Wow. Ich traute meinen Ohren nicht. Ich hoffe, ich konnte meine Gesichtszüge ausreichend kontrollieren, sodass meine Augen sie nicht ansprangen.
Heute war mal wieder Sprechstunde. Jeden Mittwoch kriege ich Besuch von einer interessanten Schülerin. Ich weiß, interessant ist nicht das typische Adjektiv, um eine Schülerin zu beschreiben. Sie ist interessiert und studiert hart. Sie ist wissbegierig, lernt derzeit drei Fremdsprachen, liest Bücher über chinesische Geschichte und stellt vieles in Frage. Das ist bei chinesischen Studenten kein Normalzustand, oft fehlen die Anreize zum kritischen und selbständigen Denken. Dadurch, dass sie dem Normalfall nicht entspricht, ist sie sowohl bei Schülern als auch bei Lehrern eher weniger beliebt. Um ihre Neugier zu befriedigen, fordert sie nämlich oft viel ein. Zeit, Energie, Geduld, Verständnis. Mich stört das nicht. Ich freue mich ihr helfen zu können. Und ganz ehrlich: Ihre Wissbegierde fasziniert mich.
Heute hat sie mich wirklich umgehauen. „Ich möchte meine Gedanken mit dir teilen“. Daraufhin erklärte sie, dass sie den Einfluss der Sprache auf das Denken und die Wirklichkeit interessant finde. Seit sie vor zwei Jahren versucht habe programmieren zu lernen, sehe sie Sprachen als eine Art Programm. Jede Berufsgruppe habe eine eigene Sprache, gewisse Codes. Musik sei ebenfalls eine eigene Sprache. Die Abhängigkeit von Sprache und Denken störe sie allerdings. Zum Beispiel, unterstütze sie als Chinesin natürlich den chinesischen Präsidentin. Mit einer anderen Nationalität sähe das vielleicht anders aus. Die „herrschenden Umstände“ würde sie so sehr gerne überwinden. Sie wisse jedoch, dass das unmöglich ist. Ihre Herkunft und ihr Umfeld machen sie schließlich aus.

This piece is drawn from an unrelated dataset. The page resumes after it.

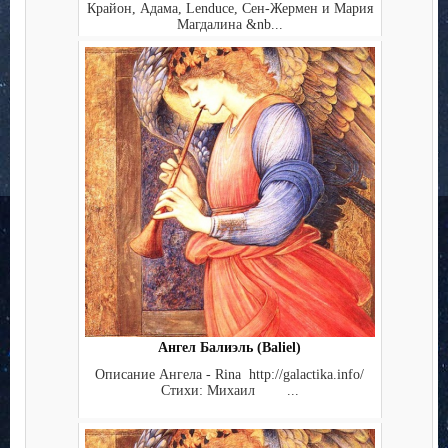
Крайон, Адама, Lenduce, Сен-Жермен и Мария
Магдалина &nb...
Ангел Балиэль (Baliel)
Описание Ангела - Rina http://galactika.info/
Стихи: Михаил ...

All diese Gedanken hatte sie ohne jeglichen Austausch entwickelt. Weder mit Lehrern, Mitschülern noch Freunden könne sie darüber sprechen. Deshalb sei sie zu mir gekommen. Diese Schülerin zeigte mir, dass sie zu komplexen Gedankengängen fähig ist - ohne die Anreize, die ich und meine Mitschüler damals benötigten. Aus eigener Kraft setzte sie sich mit diesem Thema auseinander und erkannte, dass sie sich darüber austauschen möchte. Gemeinsam entwickelten wir weiterführende Gedanken.
Ich lobte sie für ihre tiefsinnigen Überlegungen. Ich bin wirklich dankbar, dass sie sie mit mir geteilt hat. Während der Abiturvorbereitung in Deutschland haben wir uns mit genau diesen Gedanken beschäftigt: Sprache – Denken – Wirklichkeit. Um diese Beziehungen zu verstehen, haben wir uns mit verschiedenen Sprachwissenschaftlern beschäftigt. Meine Abiturklausur bezog sich ebenfalls auf dieses Thema. Ich finde es wahnsinnig spannend. Es hatte mich auch noch dem Abitur weiterhin beschäftigt. Schließlich erlebe ich hier täglich scheiternde Kommunikation, unterschiedliche Weltansichten und Denkmuster.
Später fragte die Schülerin mich, wieso deutsche Jugendliche so oft krank werden und wieso man Tee mit Honig trinkt. Naja, ihre Gedanken sind halt, sagen wir mal, vielseitig. Ihre Gedankengänge weichen häufig von meinen ab. Sie stellt Fragen, die ich nie fragen würde. Das macht den Austausch mit ihr unglaublich interessant für mich.